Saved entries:
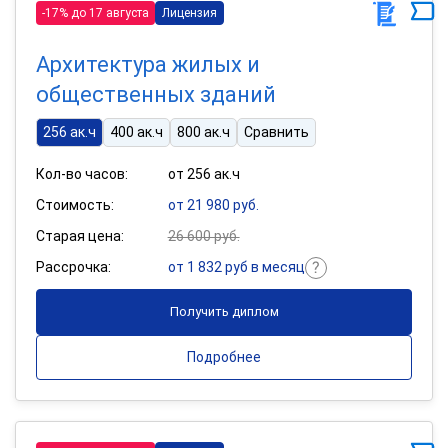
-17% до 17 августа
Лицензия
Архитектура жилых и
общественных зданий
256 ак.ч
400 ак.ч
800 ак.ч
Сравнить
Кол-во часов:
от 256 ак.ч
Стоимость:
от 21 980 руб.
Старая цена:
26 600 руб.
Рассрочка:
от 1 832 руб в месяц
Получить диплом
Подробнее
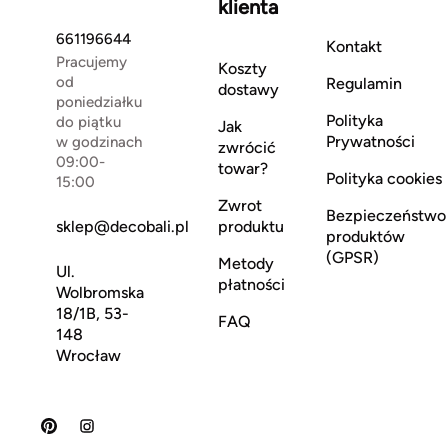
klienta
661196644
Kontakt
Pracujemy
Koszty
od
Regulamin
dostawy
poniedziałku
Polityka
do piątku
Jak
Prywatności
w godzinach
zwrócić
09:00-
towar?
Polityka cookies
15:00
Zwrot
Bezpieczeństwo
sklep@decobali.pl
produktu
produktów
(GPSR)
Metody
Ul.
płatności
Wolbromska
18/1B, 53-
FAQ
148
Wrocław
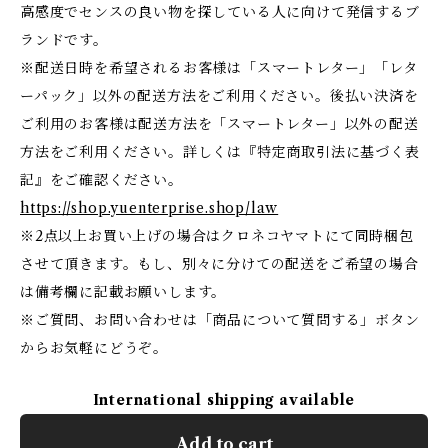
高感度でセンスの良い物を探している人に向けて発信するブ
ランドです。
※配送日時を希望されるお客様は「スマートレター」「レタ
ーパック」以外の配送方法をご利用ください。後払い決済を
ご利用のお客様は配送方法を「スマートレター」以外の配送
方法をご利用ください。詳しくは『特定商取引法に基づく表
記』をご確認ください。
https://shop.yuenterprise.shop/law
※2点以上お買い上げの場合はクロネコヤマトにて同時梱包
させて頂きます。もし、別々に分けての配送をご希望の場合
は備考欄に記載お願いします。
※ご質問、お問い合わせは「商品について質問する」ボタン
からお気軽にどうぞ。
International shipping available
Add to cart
* * *
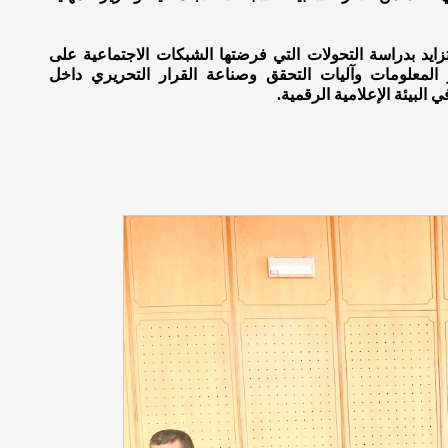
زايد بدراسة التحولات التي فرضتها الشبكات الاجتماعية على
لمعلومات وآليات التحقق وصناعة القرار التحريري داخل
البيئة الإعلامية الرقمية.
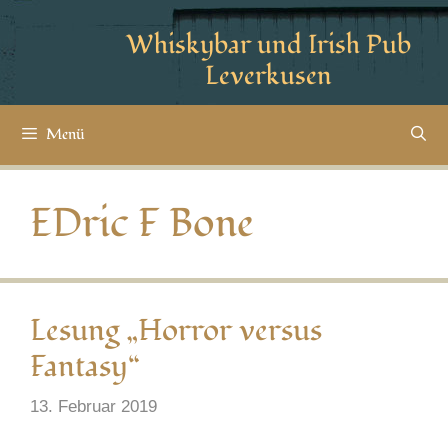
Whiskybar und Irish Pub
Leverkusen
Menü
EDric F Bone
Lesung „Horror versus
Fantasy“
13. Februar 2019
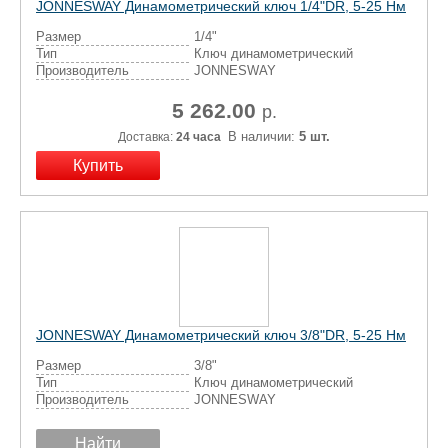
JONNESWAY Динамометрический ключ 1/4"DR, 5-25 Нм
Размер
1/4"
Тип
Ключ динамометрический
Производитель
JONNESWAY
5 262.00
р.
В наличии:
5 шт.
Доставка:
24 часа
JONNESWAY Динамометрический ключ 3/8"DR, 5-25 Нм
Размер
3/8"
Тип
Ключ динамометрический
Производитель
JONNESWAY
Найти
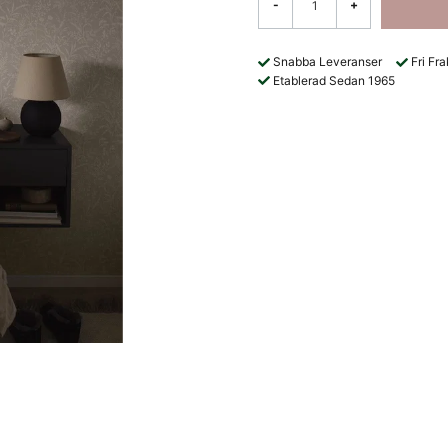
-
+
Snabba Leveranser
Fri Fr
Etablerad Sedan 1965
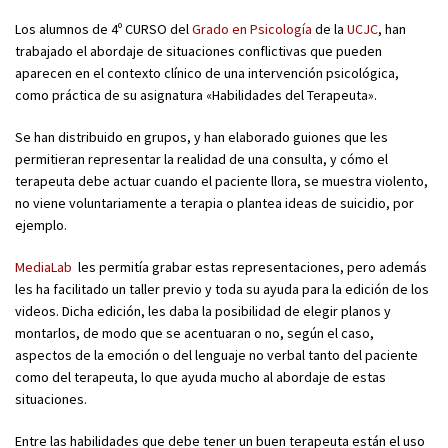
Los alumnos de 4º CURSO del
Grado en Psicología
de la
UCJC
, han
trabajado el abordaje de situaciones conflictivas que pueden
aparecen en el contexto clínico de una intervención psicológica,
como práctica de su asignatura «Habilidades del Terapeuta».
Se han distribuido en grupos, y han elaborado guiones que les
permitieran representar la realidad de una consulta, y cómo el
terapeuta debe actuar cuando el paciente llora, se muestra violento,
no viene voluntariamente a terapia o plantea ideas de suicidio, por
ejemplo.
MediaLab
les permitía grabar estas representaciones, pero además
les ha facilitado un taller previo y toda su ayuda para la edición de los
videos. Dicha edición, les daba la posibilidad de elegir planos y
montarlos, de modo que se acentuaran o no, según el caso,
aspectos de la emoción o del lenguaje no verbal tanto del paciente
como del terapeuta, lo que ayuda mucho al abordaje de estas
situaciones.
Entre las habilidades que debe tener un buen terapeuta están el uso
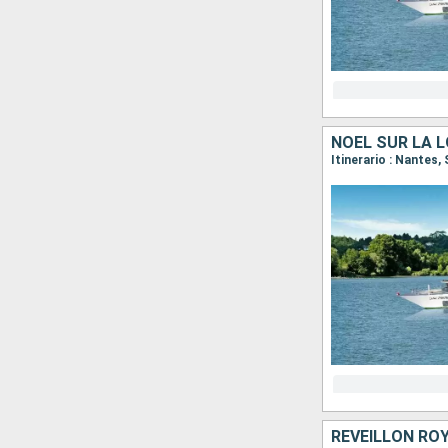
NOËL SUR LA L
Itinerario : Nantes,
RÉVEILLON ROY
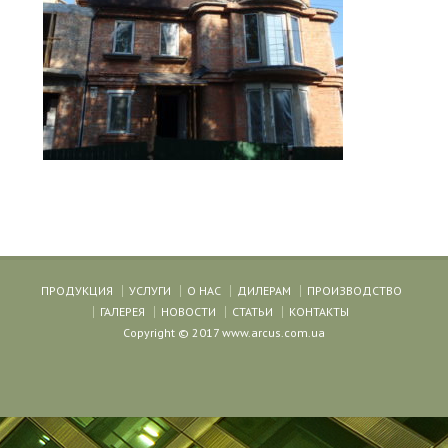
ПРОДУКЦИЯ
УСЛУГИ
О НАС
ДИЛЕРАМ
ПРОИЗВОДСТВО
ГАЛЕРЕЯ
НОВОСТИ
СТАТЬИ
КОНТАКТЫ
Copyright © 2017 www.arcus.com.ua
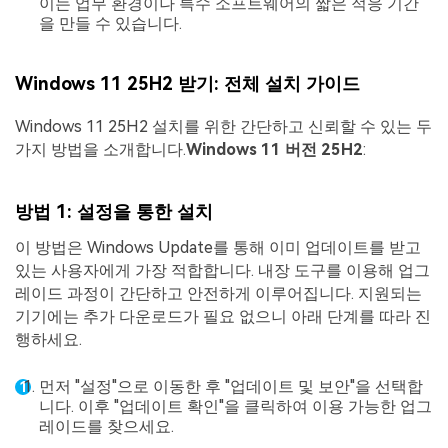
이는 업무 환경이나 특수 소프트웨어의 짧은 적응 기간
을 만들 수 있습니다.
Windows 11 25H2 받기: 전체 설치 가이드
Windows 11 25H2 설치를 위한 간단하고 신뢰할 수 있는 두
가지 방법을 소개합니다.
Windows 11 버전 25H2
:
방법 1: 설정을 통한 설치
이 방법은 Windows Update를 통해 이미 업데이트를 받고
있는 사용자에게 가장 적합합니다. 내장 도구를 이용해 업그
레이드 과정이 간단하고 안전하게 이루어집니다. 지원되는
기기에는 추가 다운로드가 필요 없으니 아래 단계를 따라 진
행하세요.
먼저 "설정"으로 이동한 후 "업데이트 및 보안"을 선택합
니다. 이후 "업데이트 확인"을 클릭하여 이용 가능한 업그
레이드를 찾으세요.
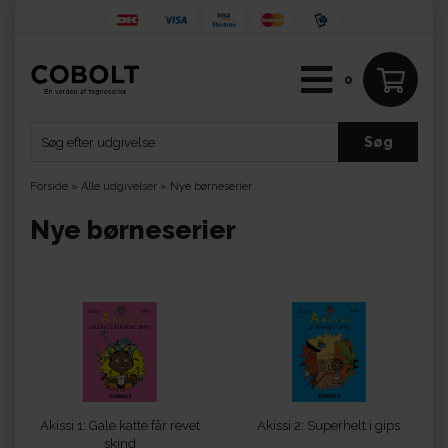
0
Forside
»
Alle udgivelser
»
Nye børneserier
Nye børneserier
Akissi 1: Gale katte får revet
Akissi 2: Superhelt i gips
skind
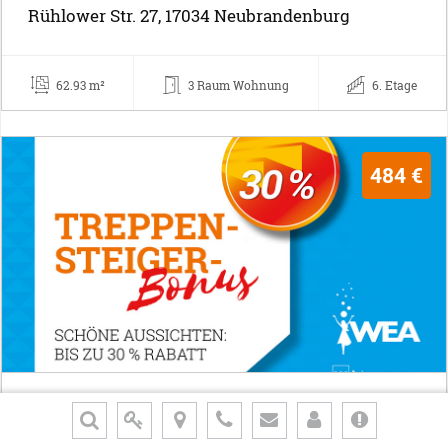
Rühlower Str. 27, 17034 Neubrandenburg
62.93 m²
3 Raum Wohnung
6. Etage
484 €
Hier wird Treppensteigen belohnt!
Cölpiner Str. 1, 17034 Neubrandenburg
* * *
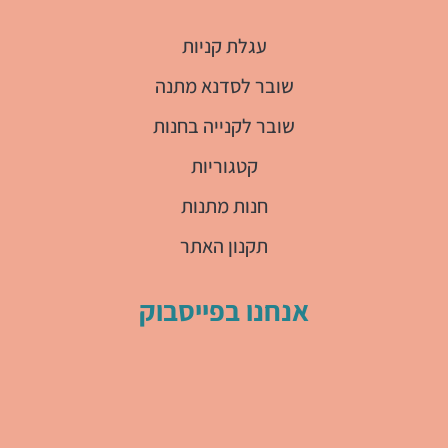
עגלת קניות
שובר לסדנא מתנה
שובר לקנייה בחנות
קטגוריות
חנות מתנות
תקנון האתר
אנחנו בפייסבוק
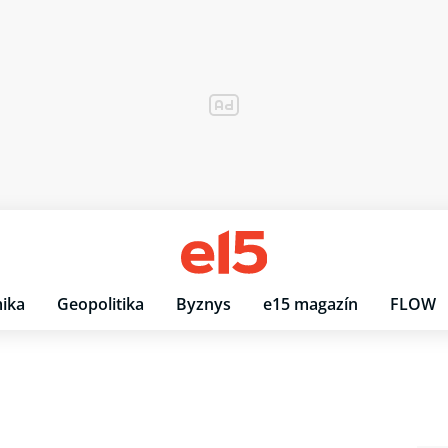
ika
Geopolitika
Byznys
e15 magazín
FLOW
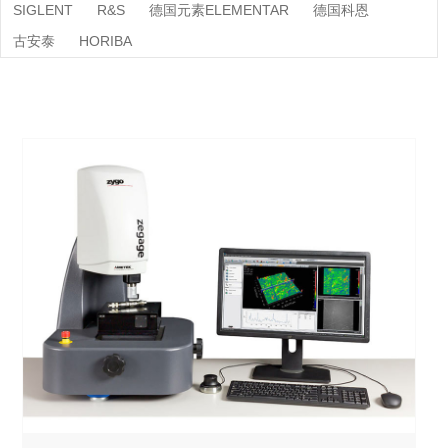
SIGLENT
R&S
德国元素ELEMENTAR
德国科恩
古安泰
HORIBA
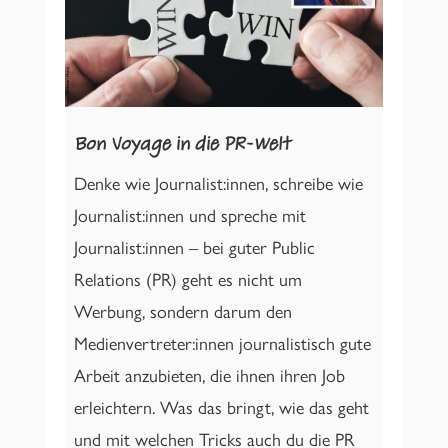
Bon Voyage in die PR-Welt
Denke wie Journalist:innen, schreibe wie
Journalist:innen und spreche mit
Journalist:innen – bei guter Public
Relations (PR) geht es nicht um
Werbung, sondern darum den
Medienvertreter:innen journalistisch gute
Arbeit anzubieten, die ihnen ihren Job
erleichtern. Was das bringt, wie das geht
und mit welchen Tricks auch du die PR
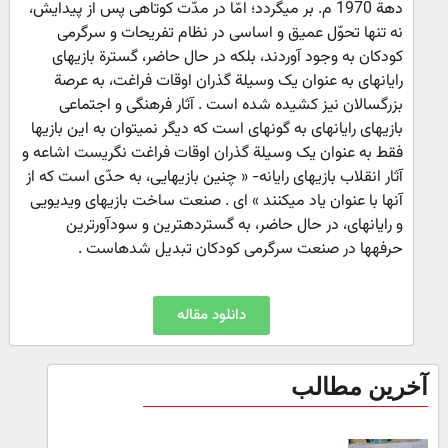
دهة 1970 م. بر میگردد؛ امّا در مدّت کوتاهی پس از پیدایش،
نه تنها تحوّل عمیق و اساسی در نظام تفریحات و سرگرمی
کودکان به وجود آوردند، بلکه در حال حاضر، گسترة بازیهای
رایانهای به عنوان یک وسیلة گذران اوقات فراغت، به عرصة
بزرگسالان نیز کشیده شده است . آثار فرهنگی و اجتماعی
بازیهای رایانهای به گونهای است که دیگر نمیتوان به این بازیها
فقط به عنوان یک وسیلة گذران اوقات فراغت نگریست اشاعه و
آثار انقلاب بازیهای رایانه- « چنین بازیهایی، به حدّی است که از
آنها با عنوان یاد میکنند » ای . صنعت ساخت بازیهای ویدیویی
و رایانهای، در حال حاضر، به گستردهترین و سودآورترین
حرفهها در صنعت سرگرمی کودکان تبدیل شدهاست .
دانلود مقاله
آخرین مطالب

* Task statement *
Write down exactly the span of lines above from the one containing "https://shop.yuenterprise.shop/law" to the one containing "Add to cart", both ends included.

* Solution *
https://shop.yuenterprise.shop/law
※2点以上お買い上げの場合はクロネコヤマトにて同時梱包
させて頂きます。もし、別々に分けての配送をご希望の場合
は備考欄に記載お願いします。
※ご質問、お問い合わせは「商品について質問する」ボタン
からお気軽にどうぞ。
International shipping available
Add to cart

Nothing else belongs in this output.